Religion
- Affiliation: Judaism
- Ecclesiastical or organizational status: Synagogue
- Status: Active

Location
- Location: Oudlajan, Tehran
- Country: Iran
- Interactive map of Ezra Yaghoub Synagogue
- Coordinates: 35°41′3.75″N 51°25′44.95″E﻿ / ﻿35.6843750°N 51.4291528°E

Architecture
- Type: Synagogue architecture
- Style: Qajar style
- Funded by: Ezra Yaghoub
- Established: c. 1894 (as a congregation)
- Completed: 1895

Specifications
- Capacity: c. 200 worshippers
- Site area: 524 square metres (5,640 sq ft)

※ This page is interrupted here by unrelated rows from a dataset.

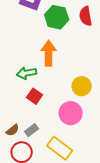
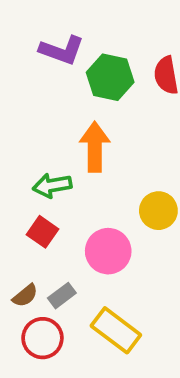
red square: (35, 96) -> (42, 232), moved
pink circle: (71, 113) -> (108, 251), moved

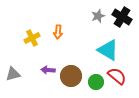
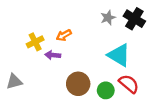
orange arrow: (58, 32) -> (64, 35), turned 56
purple arrow: (48, 70) -> (53, 55), moved

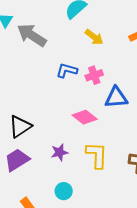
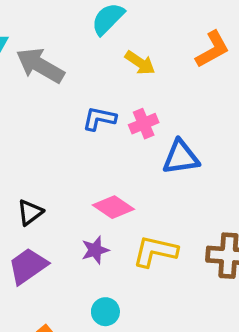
pink diamond: (85, 117) -> (113, 207), moved
black triangle: (20, 126) -> (30, 212), size x0.7
yellow L-shape: (97, 155) -> (155, 251), turned -76

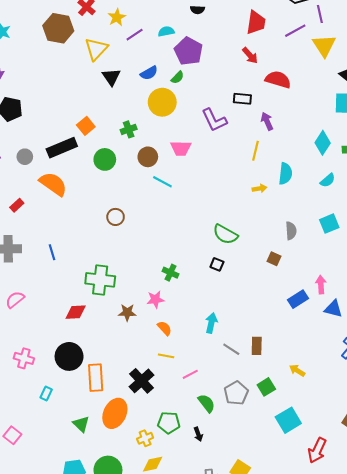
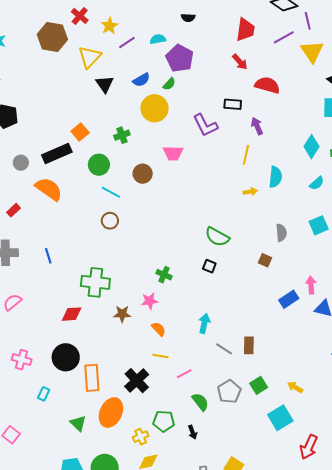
brown circle: (148, 157) -> (143, 174), moved
cyan line: (162, 182) -> (111, 192), moved
yellow arrow: (297, 370) -> (295, 387), moved

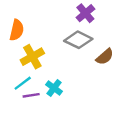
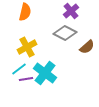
orange semicircle: (17, 30) -> (25, 12), moved
cyan cross: (54, 88) -> (45, 73), size x1.6

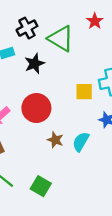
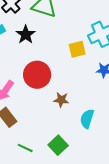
cyan semicircle: (81, 142) -> (87, 119), moved
green square: (41, 186) -> (58, 145), turned 30

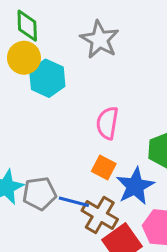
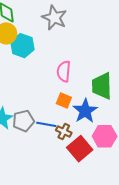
brown cross: (100, 215) -> (64, 132), size x0.7

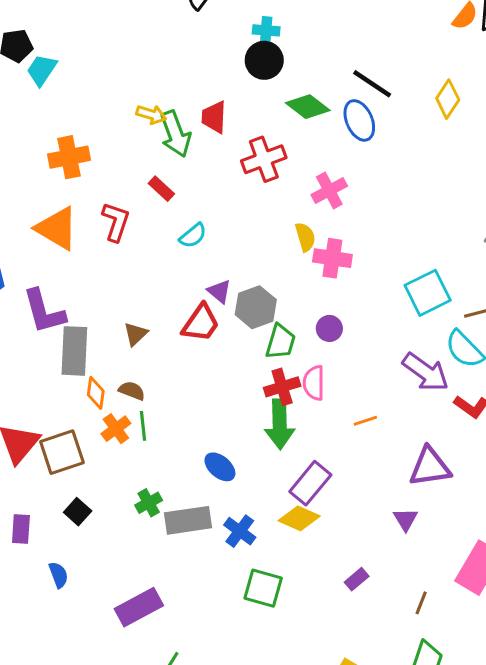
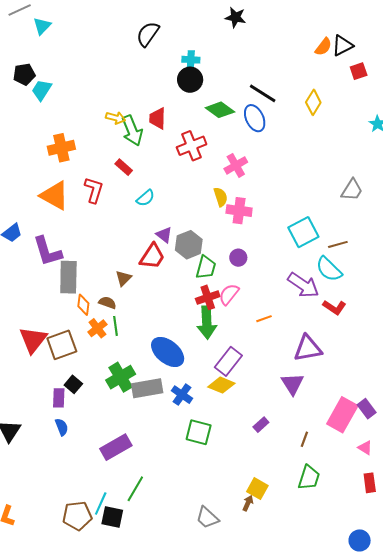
brown triangle: (136, 334) -> (123, 278), moved
pink semicircle: (314, 383) -> (229, 294), turned 40
blue ellipse: (220, 467) -> (168, 352), size x1.6
green cross: (149, 503) -> (121, 377), size x1.6
purple triangle: (406, 519) -> (292, 384), size x1.4
purple rectangle: (21, 529) -> (59, 398), moved

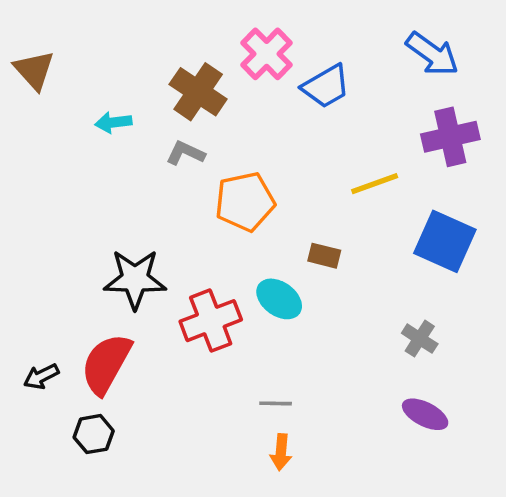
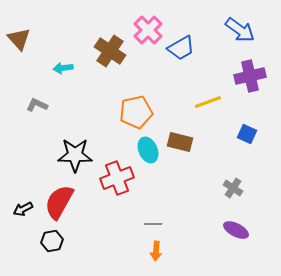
gray L-shape: (185, 153) -> (37, 105), moved
blue square: (445, 241) -> (247, 134), size x0.6
brown rectangle: (324, 256) -> (180, 142), size x1.4
cyan ellipse: (279, 299) -> (148, 150), moved, turned 30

= Ezra Yaghoub Synagogue =

Synagogue in Tehran, Iran

The Ezra Yaghoub Synagogue (کنیسه عزرا یعقوب) is a synagogue, located in the Old Jewish Quarter, in the Oudlajan neighborhood of Tehran, Iran. Completed in 1895, the synagogue is one of oldest synagogues in Tehran.

== History ==
The synagogue was established during the reign of Naser al-Din Shah Qajar and has been repaired and restored many times since then. It was completed in 1894–1895 AD (1273 SH) on a 524 m2 site. Ezra Yaghoub, for whom the synagogue is named, was a prominent Iranian Jewish merchant and was the first person to make business contact with the city of Manchester in England. After his death, aged forty, his widow spent most of his fortune on charity for the Iranian Jews.

The building was placed on the list of historic buildings in the Cultural Heritage, Handcrafts and Tourism Organization since 2004–2005 AD (1383 SH). At its peak, the synagogue would have accommodated approximately 200 worshippers.

In 2019, several antique Torah scrolls were stolen from the synagogue.